New Homebuyers’ Mortgage Payments Rising Quicker Than Rents


The national median monthly mortgage payment for homebuyers rose 67% faster than rents during the same period, according to a new report from Redfin. This is despite mortgage interest rates falling back to near-record lows.

This is the seventh consecutive month that growth in median mortgage payments for new homebuyers has outpaced that of rents. However, in August, growth in rents was speeding up while growth in mortgage payments was slowing.

Mortgage payments for new homebuyers outpaced rent price increases in 25 of the 50 largest metro areas in the U.S. during August. Nationwide, the average monthly rent of $1,836 is still larger than the $1,494 median monthly mortgage payment for new homebuyers.

“Record-high home price growth has priced many renters out of buying, leaving many facing higher rents this summer as more households look to move thanks to the rise of remote and flexible work arrangements,” observes Taylor Marr, Redfin’s lead economist. “The end of pandemic eviction moratoriums and mortgage forbearance may also cause landlords to raise rents to cover the risk of future tenant protections or make up for lost rental income.”

Most of the metro areas with the biggest increases in rent were warm, affordable destinations in Florida, California and Arizona that have benefitted from a surge in migration thanks to a newly mobile workforce.

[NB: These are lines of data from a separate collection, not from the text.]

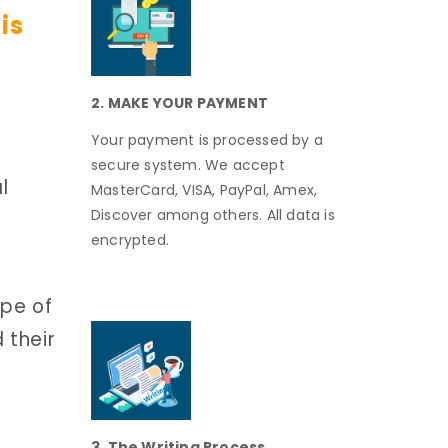
is
2. MAKE YOUR PAYMENT
Your payment is processed by a
secure system. We accept
l
MasterCard, VISA, PayPal, Amex,
Discover among others. All data is
encrypted.
ape of
 their
3. The Writing Process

Florida rents were up the most from a year earlier in Tampa (29.2%), followed by West Palm Beach, Miami and Fort Lauderdale (all at 28.9%).

However, rents are not increasing everywhere. A few metro areas saw decreases, including expensive areas where people are moving away like the Bay Area in California. Rents were down in Pittsburgh in Pennsylvania (-5%), followed by San Jose in California (-3%) and St. Louis in Missouri (-1%).

These price drops are the rare exception to nearly across-the-board increases in housing costs for both rentals and homebuying and are not likely to last as the economy recovers from the pandemic. For those who need to move and are looking for a place to rent, now may be a good time to check out some traditionally more expensive coastal metro areas such as the Bay Area, Boston and Washington, D.C., where rental costs are rising slower than the 8.5% national average.